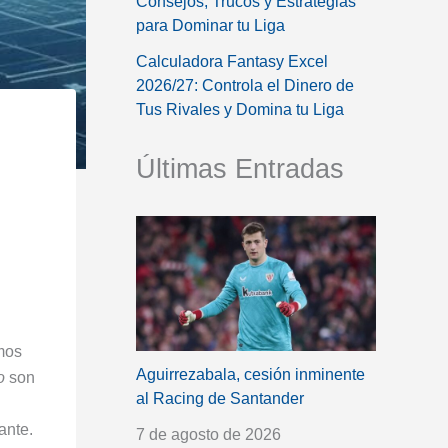
Consejos, Trucos y Estrategias
para Dominar tu Liga
Calculadora Fantasy Excel
2026/27: Controla el Dinero de
Tus Rivales y Domina tu Liga
Últimas Entradas
mos
Aguirrezabala, cesión inminente
o
son
al Racing de Santander
ante.
7 de agosto de 2026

● ● ● ●

■ Task:
Up to and including the last line of the material, reproduce every line exactly, beginning with the one that contains "Calculadora Fantasy Excel" and adding nothing else.

■ Output of the exercise:
Calculadora Fantasy Excel
2026/27: Controla el Dinero de
Tus Rivales y Domina tu Liga
Últimas Entradas
mos
Aguirrezabala, cesión inminente
o
son
al Racing de Santander
ante.
7 de agosto de 2026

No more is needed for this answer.